The original statement of your challenge should now make a lot more sense. Given an undirected graph G and an integer k ≥ 1, you basically need to find all induced sub-graphs of G with k nodes, and then keep only one induced subgraph in each isomor-phism class, i.e., keep the maximum number of induced subgraphs such that no two of these subgraphs are isomorphic to each other (they are pairwise non-isomorphic). Actually, you only need to compute the number of pairwise non-isomorphic induced subgraphs, but generating them might be a good way to go about this. (If you can figure out how to count them without generating them, that’s often ideal.)
Required Program
Write a Java program (decently commented) to meet this challenge. As in Part 2, you have freedom in how you structure your program, but make sure to follow these general guidelines:
(a) Use multiple classes if/when appropriate, and give your classes sensible names.
(b) Place a main method in a class by itself. The main method should prompt the user for the name of an input file specifying an undirected graph, and should also prompt the user for a positive integer k. It should then launch the rest of the program.
(c) You don’t need to produce an output file. Instead, the main method should just print a line containing the answer (make the output meaningful; don’t just print a number by itself).
(d) As you have done for before, include integrity checks in appropriate places (avoiding magic numbers) to ensure that references are non-null, values are in correct ranges, etc., potentially throwing IllegalArgumentExceptions.
(e) Carefully describe the structure of your program in a file named README.txt.
Input File Structure
You can assume that any input file specifying a graph will be structured as follows:
• The first line contains two space-separated integers, n and m, where 1 ≤ n ≤ 50 is the number of nodes and m is the number of edges (so what are the bounds on m?).

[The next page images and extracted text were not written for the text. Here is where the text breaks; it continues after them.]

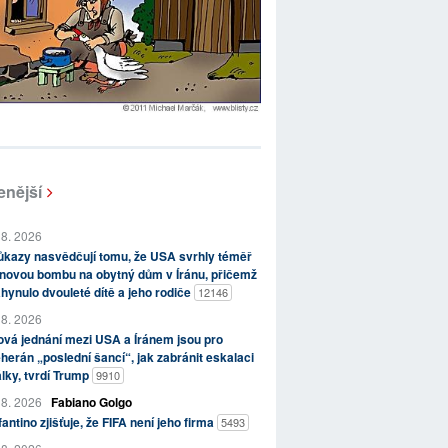
enější
 8. 2026
kazy nasvědčují tomu, že USA svrhly téměř
novou bombu na obytný dům v Íránu, přičemž
hynulo dvouleté dítě a jeho rodiče
12146
 8. 2026
vá jednání mezi USA a Íránem jsou pro
herán „poslední šancí“, jak zabránit eskalaci
lky, tvrdí Trump
9910
 8. 2026
Fabiano Golgo
fantino zjišťuje, že FIFA není jeho firma
5493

• This is followed by m lines, each of which contains two space-separated integers, x and y, indicating that there is an (undirected) edge between x and y. As is standard, nodes are indexed 0, 1, . . . ,(n − 1), so both x and y must be in this range.
• No edge is given more than once, and there are no self-loops.
Note that your challenge is (as far as I know) a computationally hard problem, which is why the maximum number of nodes is low. For the same reason, you may only be able to work with small values of k.
Simple Examples
(a) Suppose the input graph is any graph with at least one edge that is not a complete graph, and k = 2. Then the answer is 2.
(b) Suppose the input graph is a complete graph with at least 2 nodes, and k = 2. Then the answer is 1.